TASK PROMPT:
Without pictures, repeat exactly the lines from the one containing "Eingabegeräte" through the end of the entries.

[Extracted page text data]

───

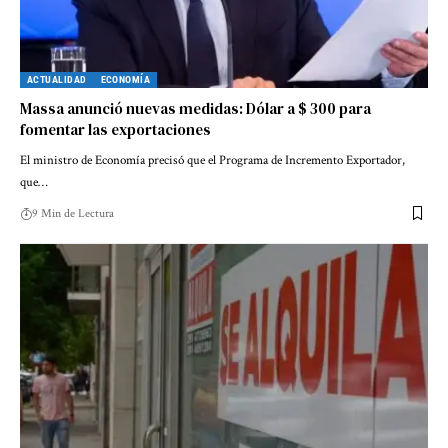
ACTUALIDAD
ECONOMÍA
Massa anunció nuevas medidas: Dólar a $ 300 para
fomentar las exportaciones
El ministro de Economía precisó que el Programa de Incremento Exportador,
que…
9 Min de Lectura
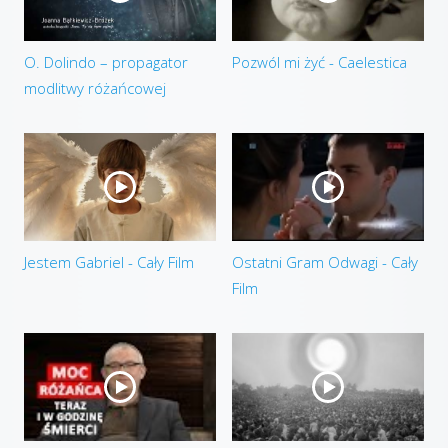
O. Dolindo – propagator
Pozwól mi żyć - Caelestica
modlitwy różańcowej
Jestem Gabriel - Cały Film
Ostatni Gram Odwagi - Cały
Film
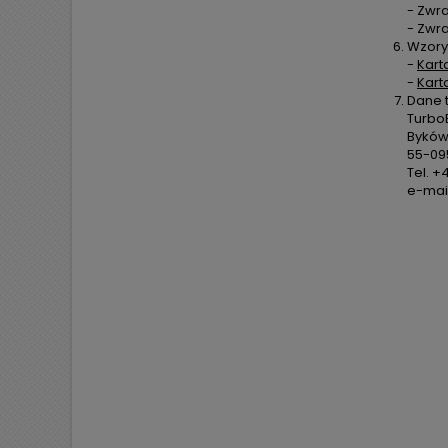
- Zwra
- Zwr
Wzory
-
Kart
-
Kart
Dane 
TurboE
Byków,
55-09
Tel. +
e-mail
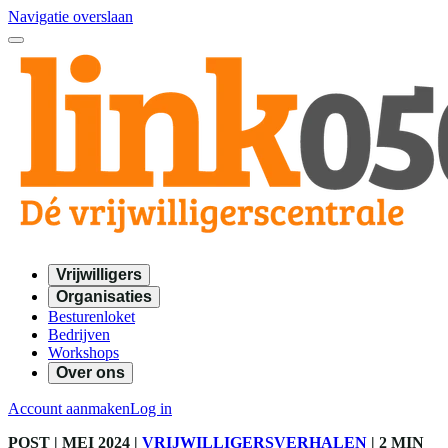
Navigatie overslaan
Vrijwilligers
Organisaties
Besturenloket
Bedrijven
Workshops
Over ons
Account aanmaken
Log in
POST
| MEI 2024
|
VRIJWILLIGERSVERHALEN
|
2 MIN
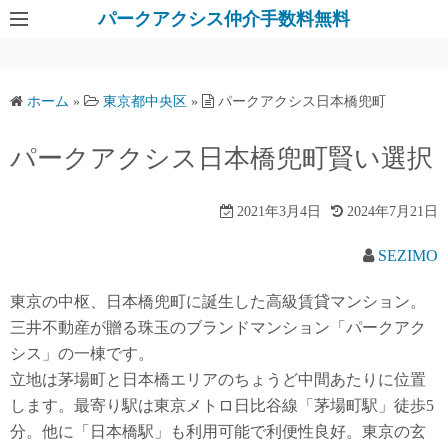
パークアクシス仲介手数料無料
ホーム
»
東京都中央区
»
パークアクシス日本橋兜町
パークアクシス日本橋兜町賢い選択
2021年3月4日
2024年7月21日
SEZIMO
東京の中枢、日本橋兜町に誕生した高級賃貸マンション。
三井不動産が贈る珠玉のブランドマンション「パークアク
シス」の一棟です。
立地は茅場町と日本橋エリアのちょうど中間あたりに位置
します。最寄り駅は東京メトロ日比谷線「茅場町駅」徒歩5
分。他に「日本橋駅」も利用可能で利便性良好。東京の玄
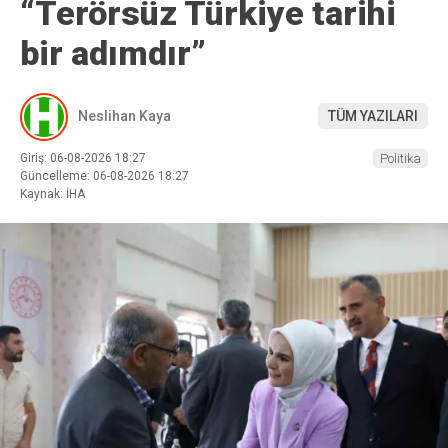
“Terörsüz Türkiye tarihi
bir adımdır”
Neslihan Kaya
TÜM YAZILARI
Giriş: 06-08-2026 18:27
Politika
Güncelleme: 06-08-2026 18:27
Kaynak: İHA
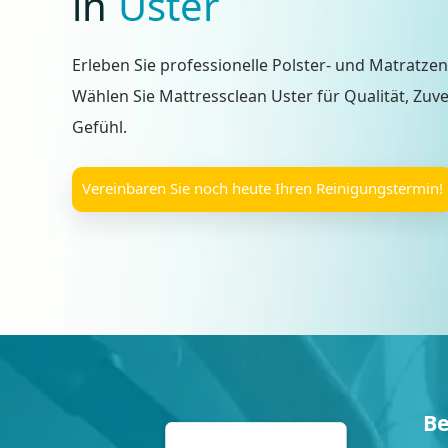
in
Uster
Erleben Sie professionelle Polster- und Matratze
Wählen Sie Mattressclean Uster für Qualität, Zuv
Gefühl.
Vereinbaren Sie noch heute Ihren Reinigungstermin!
Be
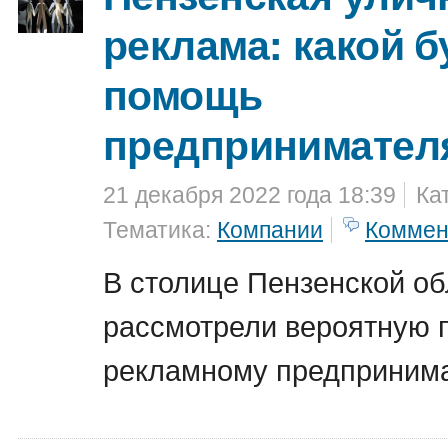
реклама: какой б
помощь
предпринимател
21 декабря 2022 года 18:39
Ка
Тематика:
Компании
Коммен
В столице Пензенской об
рассмотрели вероятную
рекламному предпринима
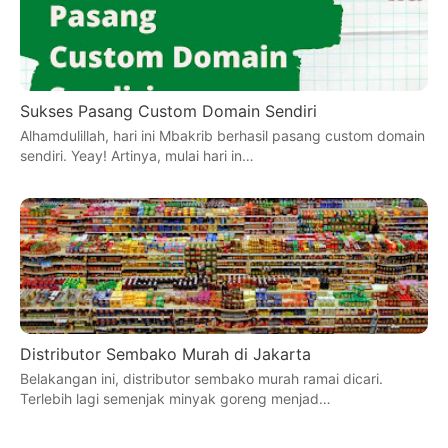
Sukses Pasang Custom Domain Sendiri
Alhamdulillah, hari ini Mbakrib berhasil pasang custom domain
sendiri. Yeay! Artinya, mulai hari in…
Distributor Sembako Murah di Jakarta
Belakangan ini, distributor sembako murah ramai dicari.
Terlebih lagi semenjak minyak goreng menjad…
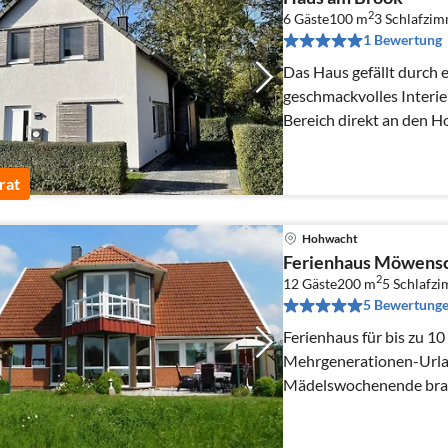
2
6 Gäste
100 m
3
Schlafzi
1 Bewertung
Das Haus gefällt durch e
geschmackvolles Interie
Bereich direkt an den 
sind es ca. 250 m.
rat
Hohwacht
Ferienhaus Möwensc
2
12 Gäste
200 m
5
Schlafz
5 Bewertung
Ferienhaus für bis zu 1
Mehrgenerationen-Urlau
Mädelswochenende brauc
verreisen möchte, findet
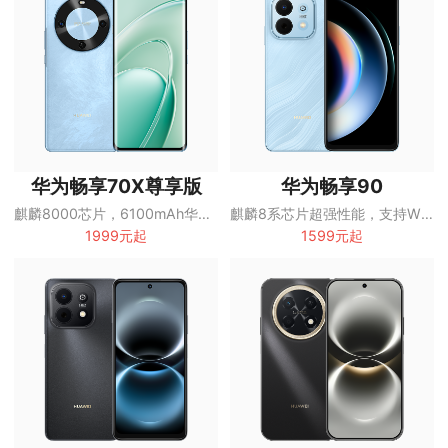
华为畅享70X尊享版
华为畅享90
麒麟8000芯片，6100mAh华为巨鲸长续航，双曲护眼屏五星超耐摔
麒麟8系芯片超强性能，支持Wi-Fi7
1999元起
1599元起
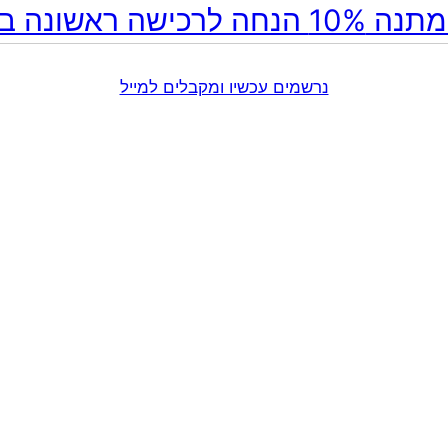
ה לרכישה ראשונה באתר!
נרשמים עכשיו ומקבלים למייל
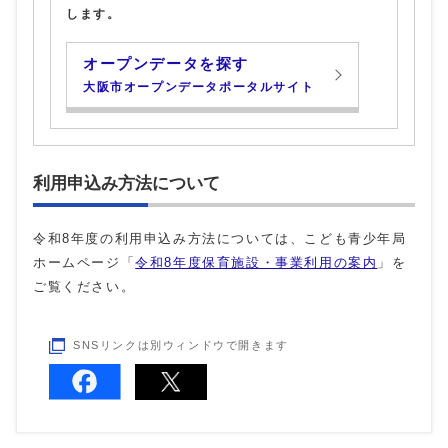
します。
オープンデータを探す
大阪市オープンデータポータルサイト
利用申込み方法について
令和8年度の利用申込み方法については、こども青少年局
ホームページ「
令和8年度保育施設・事業利用の案内
」を
ご覧ください。
SNSリンクは別ウィンドウで開きます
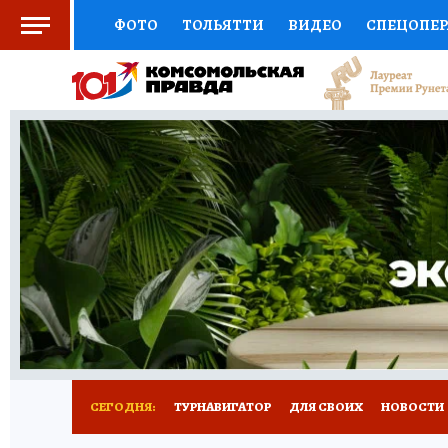
ФОТО
ТОЛЬЯТТИ
ВИДЕО
СПЕЦОПЕ
СОЦПОДДЕРЖКА
НАУКА
СПОРТ
АФ
ВЫБОР ЭКСПЕРТОВ
ДОКТОР
ФИНАНС
КНИЖНАЯ ПОЛКА
ПРОГНОЗЫ НА СПОРТ
ПРЕСС-ЦЕНТР
НЕДВИЖИМОСТЬ
ТЕЛЕ
КОЛЛЕКЦИИ КП
РЕКЛАМА
ОБЪЯВЛЕНИ
СЕГОДНЯ:
ТУРНАВИГАТОР
ДЛЯ СВОИХ
НОВОСТИ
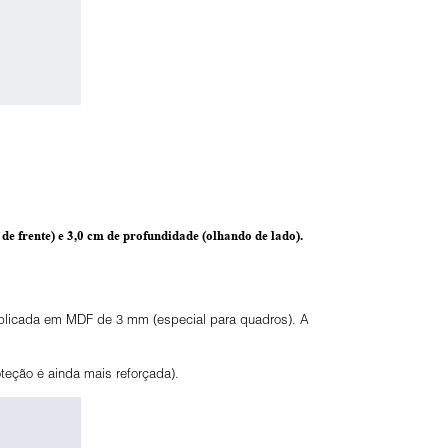
de frente) e
3,0 cm de profundidade
(olhando de lado).
 aplicada em MDF de 3 mm (especial para quadros). A
eção é ainda mais reforçada).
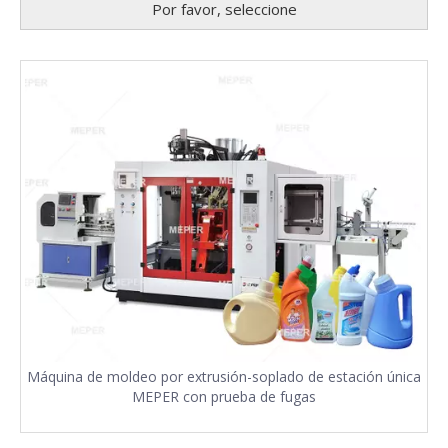
Por favor, seleccione
Máquina de moldeo por extrusión-soplado de estación única
MEPER con prueba de fugas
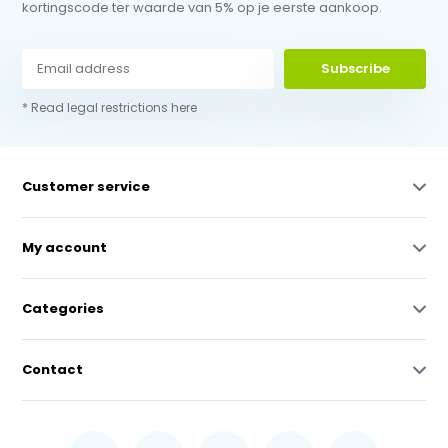
kortingscode ter waarde van 5% op je eerste aankoop.
Subscribe
* Read legal restrictions here
Customer service
My account
Categories
Contact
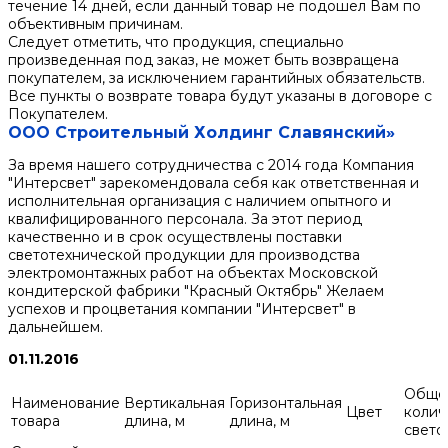
течение 14 дней, если данный товар не подошел Вам по
объективным причинам.
Следует отметить, что продукция, специально
произведенная под заказ, не может быть возвращена
покупателем, за исключением гарантийных обязательств.
Все пункты о возврате товара будут указаны в договоре с
Покупателем.
ООО Строительный Холдинг Славянский»
За время нашего сотрудничества с 2014 года Компания
"Интерсвет" зарекомендовала себя как ответственная и
исполнительная организация с наличием опытного и
квалифицированного персонала. За этот период
качественно и в срок осуществлены поставки
светотехнической продукции для производства
электромонтажных работ на объектах Московской
кондитерской фабрики "Красный Октябрь" Желаем
успехов и процветания компании "Интерсвет" в
дальнейшем.
01.11.2016
Обще
Наименование
Вертикальная
Горизонтальная
Цвет
колич
товара
длина, м
длина, м
свето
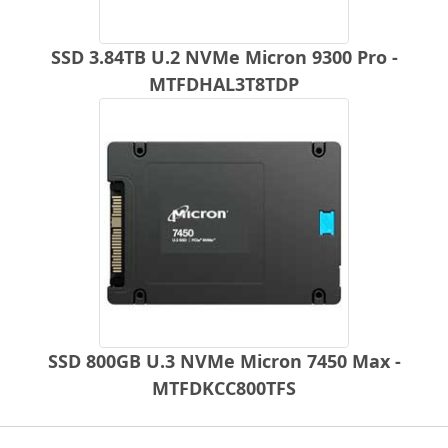
SSD 3.84TB U.2 NVMe Micron 9300 Pro -
MTFDHAL3T8TDP
SSD 800GB U.3 NVMe Micron 7450 Max -
MTFDKCC800TFS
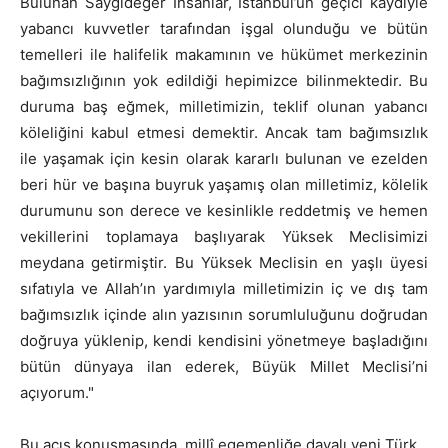
Bulunan Saygıdeğer İnsanlar, İstanbul’un geçici kaydiyle
yabancı kuvvetler tarafından işgal olunduğu ve bütün
temelleri ile halifelik makamının ve hükümet merkezinin
bağımsızlığının yok edildiği hepimizce bilinmektedir. Bu
duruma baş eğmek, milletimizin, teklif olunan yabancı
köleliğini kabul etmesi demektir. Ancak tam bağımsızlık
ile yaşamak için kesin olarak kararlı bulunan ve ezelden
beri hür ve başına buyruk yaşamış olan milletimiz, kölelik
durumunu son derece ve kesinlikle reddetmiş ve hemen
vekillerini toplamaya başlıyarak Yüksek Meclisimizi
meydana getirmiştir. Bu Yüksek Meclisin en yaşlı üyesi
sıfatıyla ve Allah’ın yardımıyla milletimizin iç ve dış tam
bağımsızlık içinde alın yazısının sorumluluğunu doğrudan
doğruya yüklenip, kendi kendisini yönetmeye başladığını
bütün dünyaya ilan ederek, Büyük Millet Meclisi’ni
açıyorum."
Bu açış konuşmasında, millî egemenliğe dayalı yeni Türk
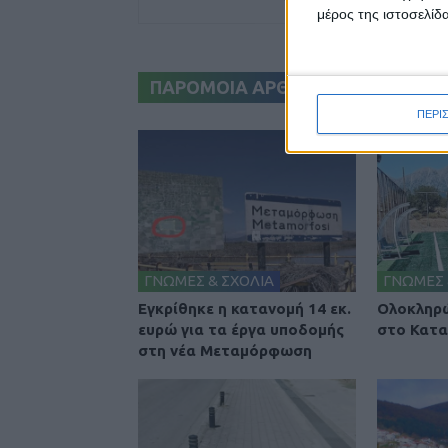
μέρος της ιστοσελίδα
ΠΑΡΟΜΟΙΑ ΑΡΘΡΑ
ΠΕΡΙ
ΓΝΩΜΕΣ & ΣΧΟΛΙΑ
ΓΝΩΜΕΣ 
Εγκρίθηκε η κατανομή 14 εκ.
Ολοκληρώ
ευρώ για τα έργα υποδομής
στο Κατα
στη νέα Μεταμόρφωση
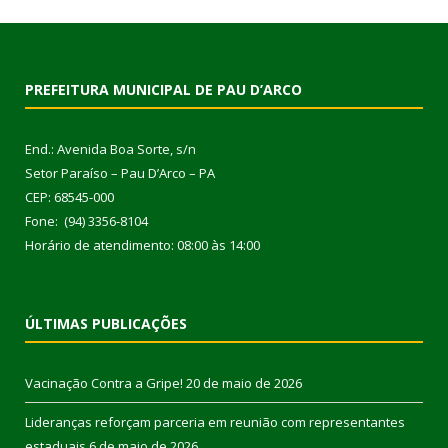
PREFEITURA MUNICIPAL DE PAU D’ARCO
End.: Avenida Boa Sorte, s/n
Setor Paraíso – Pau D’Arco – PA
CEP: 68545-000
Fone: (94) 3356-8104
Horário de atendimento: 08:00 às 14:00
ÚLTIMAS PUBLICAÇÕES
Vacinação Contra a Gripe!
20 de maio de 2026
Lideranças reforçam parceria em reunião com representantes
estaduais
6 de maio de 2026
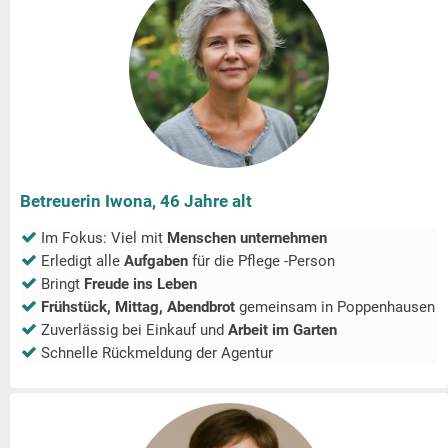
Betreuerin Iwona, 46 Jahre alt
Im Fokus: Viel mit
Menschen unternehmen
Erledigt alle
Aufgaben
für die Pflege -Person
Bringt
Freude ins Leben
Frühstück, Mittag, Abendbrot
gemeinsam in
Poppenhausen
Zuverlässig bei Einkauf und
Arbeit im Garten
Schnelle Rückmeldung der Agentur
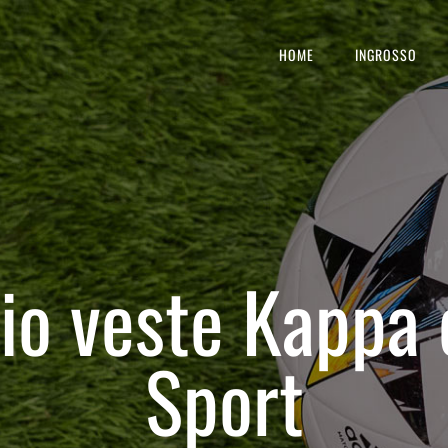
HOME
INGROSSO
cio veste Kappa
Sport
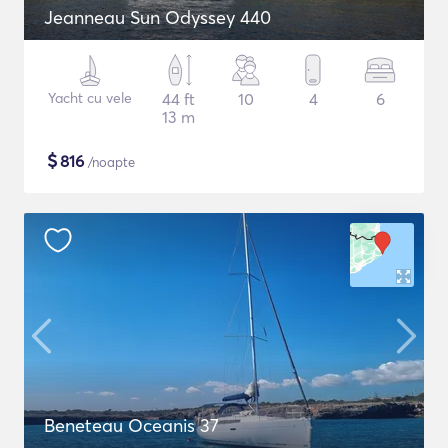
Jeanneau Sun Odyssey 440
Yacht cu vele
44 ft
10
4
6
13 m
$
816
/noapte
Beneteau Oceanis 37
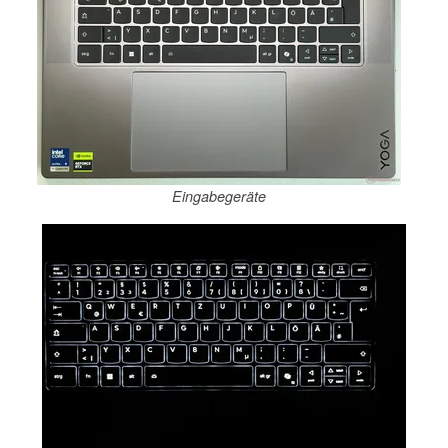
Eingabegeräte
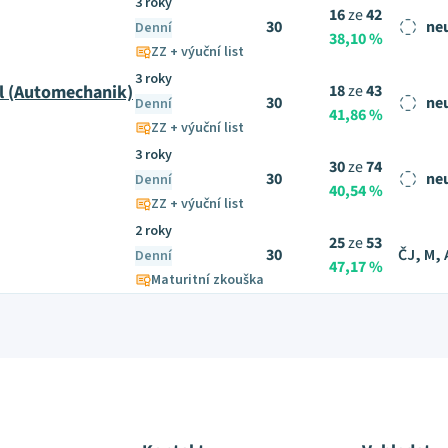
3 roky
16
ze
42
30
ne
Denní
38,10 %
ZZ + výuční list
3 roky
l (Automechanik)
18
ze
43
30
ne
Denní
41,86 %
ZZ + výuční list
3 roky
30
ze
74
30
ne
Denní
40,54 %
ZZ + výuční list
2 roky
25
ze
53
30
ČJ, M, 
Denní
47,17 %
Maturitní zkouška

───

RESULT:
Eingabegeräte
3 roky
16
ze
42
30
ne
Denní
38,10 %
ZZ + výuční list
3 roky
l (Automechanik)
18
ze
43
30
ne
Denní
41,86 %
ZZ + výuční list
3 roky
30
ze
74
30
ne
Denní
40,54 %
ZZ + výuční list
2 roky
25
ze
53
30
ČJ, M, 
Denní
47,17 %
Maturitní zkouška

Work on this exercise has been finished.